REQUIREMENT — Say, as a bare number, how many lines of the listing hold "Permitir".

--- START ---

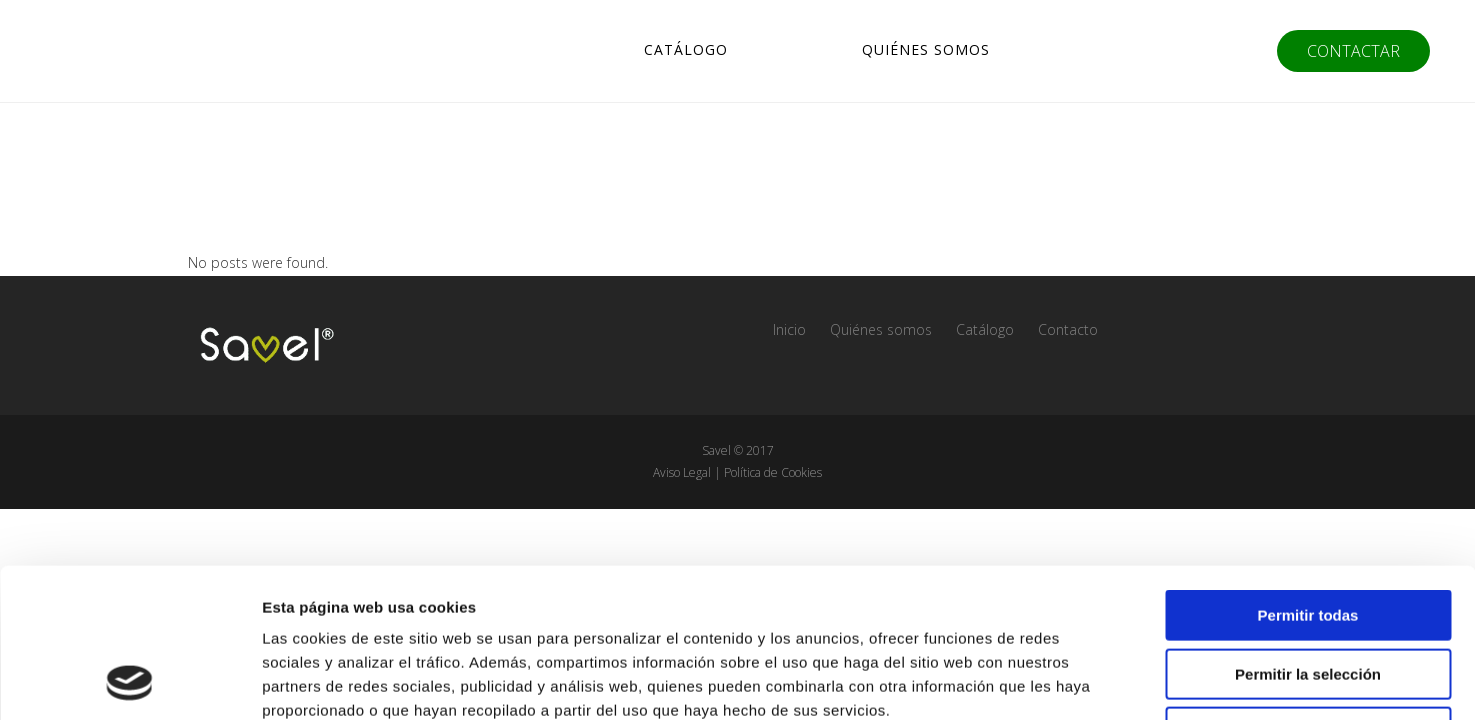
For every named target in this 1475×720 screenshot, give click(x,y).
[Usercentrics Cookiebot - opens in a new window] (129, 681)
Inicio (789, 329)
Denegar (1308, 592)
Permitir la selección (1308, 534)
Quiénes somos (881, 329)
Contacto (1068, 329)
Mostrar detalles (1082, 680)
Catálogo (985, 329)
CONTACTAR (1353, 51)
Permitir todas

--- END ---

RESPONSE TO THIS TASK — 2